Em outros três casos, as decisões foram reformuladas. "[As decisões] foram, sim, você [usuário] tem razão, mas espera um pouco", diz o advogado Daniel Wang, professor da FGV (Fundação Getúlio Vargas), que analisou os casos a pedido da reportagem.
Nos 13 casos restantes, referentes a pedidos de cirurgias de quadril, de joelho, de coluna e de retirada de cistos, entre outras, as liminares foram derrubadas. Uma delas obrigava a Prefeitura de Jundiaí (SP) a realizar cirurgia de joelho em paciente de 67 anos.

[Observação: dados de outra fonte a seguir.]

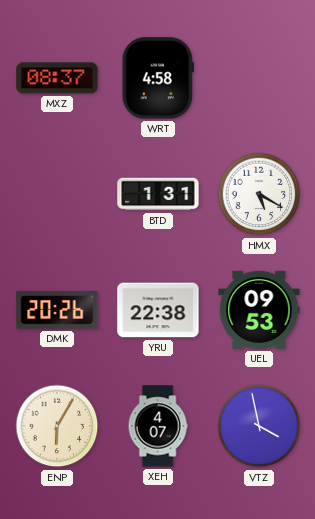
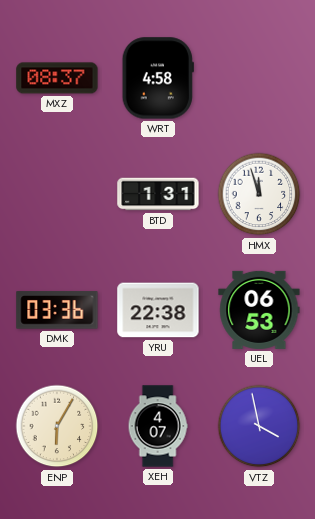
HMX: 5:20 -> 11:57
DMK: 20:26 -> 03:36
UEL: 09:53 -> 06:53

O município argumentou que, além de cirurgias eletivas estarem suspensas desde 18 de março, o paciente era do grupo de risco do vírus e estaria mais exposto se o procedimento fosse feito. O TJ-SP acolheu o argumento. "Nesse cenário de calamidade pública, e considerando os esforços que as autoridades públicas vêm adotando para minimizar os impactos do coronavírus, não há como acolher o pedido do autor", disse o relator, desembargador Marcelo Semer.

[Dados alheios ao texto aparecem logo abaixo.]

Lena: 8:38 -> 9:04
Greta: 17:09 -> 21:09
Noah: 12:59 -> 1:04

Segundo Wang, muitas dessas decisões do TJ-SP são baseadas em norma anterior da ANS que recomendava a suspensão das cirurgias eletivas na pandemia. "Não tem peso legal, mas foi um indicador de como estava se comportando o setor naquele momento", diz.
No Espírito Santo, o TJ derrubou oito liminares que autorizavam consultas e cirurgias eletivas. Também há muitas decisões de primeira instância nesse sentido.

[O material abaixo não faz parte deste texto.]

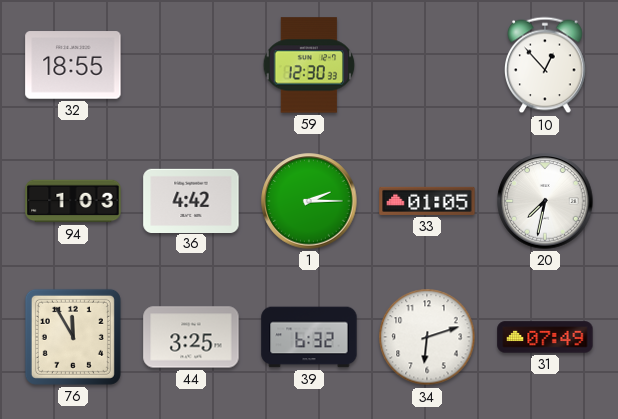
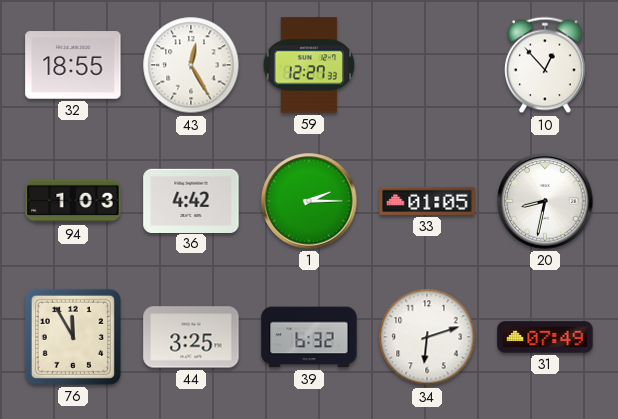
43: none -> 12:25
59: 12:30 -> 12:27
20: 7:32 -> 8:32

Na Paraíba, após negar pedido de liminar que determinava cirurgia para tratar ruptura de ligamento de joelho, a juíza Silvanna Cavalcanti escreveu que o sistema de saúde corre risco de colapso é preciso que o Judiciário exerça um "redobrado juízo de autocontenção".
Em Pernambuco, entre março e início de junho foram concedidas 49 liminares obrigando o estado a realizar cirurgias eletivas. Mas, segundo a procuradora Cristina Câmara, coordenadora do núcleo de saúde, houve postura do Judiciário de não interferência nas medidas legais adotadas para o combate da pandemia.
Em 10 de junho, os atendimentos não urgentes foram retomados em Pernambuco.
Para o procurador Fernando Alcântara Castelo, chefe da Procuradoria de Saúde do Paraná, o TJ tem sido compreensivo tanto em decisões judiciais mais recentes quanto em relação àquelas anteriores à pandemia, ainda não cumpridas pelos gestores públicos. "Se não há como reformar a decisão liminar, a gente consegue suspender o cumprimento por algum tempo."
Até março, das 600 a 800 ações judiciais mensais, 10% eram procedimentos eletivos. A partir de abril, houve queda de 40% nessas demandas.
Segundo Castelo, ao menos 20 das ações judiciais pediam que parturientes tivessem acompanhantes na internação, situação vetada pelos hospitais públicos. A proibição foi mantida na maioria das decisões. Duas liminares foram favoráveis à gestante.
Na sexta (19), a ocupação dos leitos do SUS no PR estava em 85%. Não há previsão retomar procedimentos eletivos
Jurandir Frutuoso, secretário-executivo do Conass (Conselho Nacional de Secretários da Saúde), diz que houve arrefecimento da pressão judicial que existia sobre os gestores para procedimento no SUS.
Candice Jobim diz que a volta dos procedimentos eletivos demandará cautela para o SUS não entrar em colapso, já que, antes da pandemia, ele não dava conta de todas as demandas. Segundo ela, o CNJ elabora plano nacional com gestores de saúde para mitigar isso.